[Given records Boundary: Start]

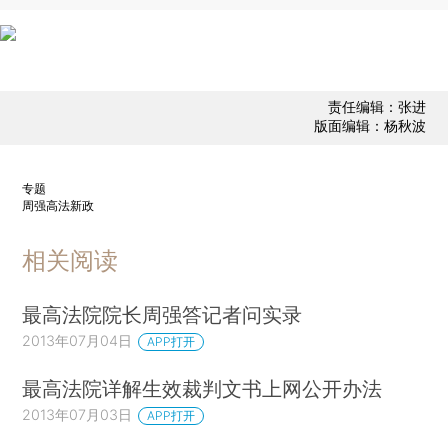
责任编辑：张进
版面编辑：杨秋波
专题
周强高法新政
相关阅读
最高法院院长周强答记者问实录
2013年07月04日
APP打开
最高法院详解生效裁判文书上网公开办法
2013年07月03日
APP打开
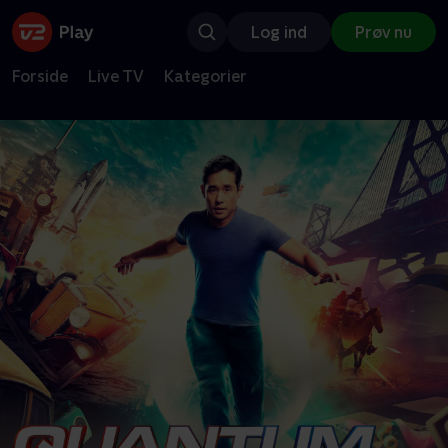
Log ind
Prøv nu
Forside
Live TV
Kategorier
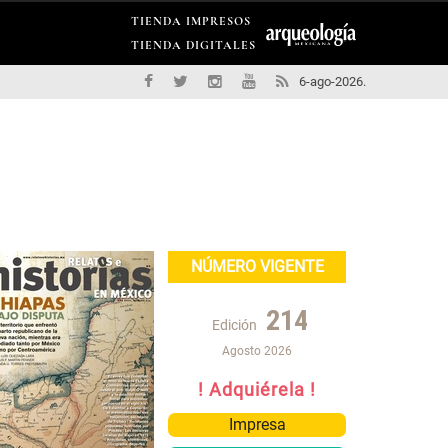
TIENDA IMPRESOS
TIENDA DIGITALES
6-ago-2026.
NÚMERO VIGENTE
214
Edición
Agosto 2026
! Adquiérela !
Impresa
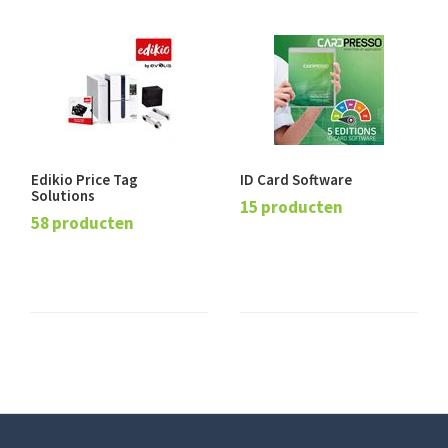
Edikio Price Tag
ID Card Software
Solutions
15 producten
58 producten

[Given records Boundary: End]

## About this exercise
From the first line to the last, repeat the records exactly, leaving out the pictures.

## Output of the exercise
责任编辑：张进
版面编辑：杨秋波
专题
周强高法新政
相关阅读
最高法院院长周强答记者问实录
2013年07月04日
APP打开
最高法院详解生效裁判文书上网公开办法
2013年07月03日
APP打开
Log ind
Prøv nu
Forside
Live TV
Kategorier
TIENDA IMPRESOS
TIENDA DIGITALES
6-ago-2026.
NÚMERO VIGENTE
214
Edición
Agosto 2026
! Adquiérela !
Impresa
Edikio Price Tag
ID Card Software
Solutions
15 producten
58 producten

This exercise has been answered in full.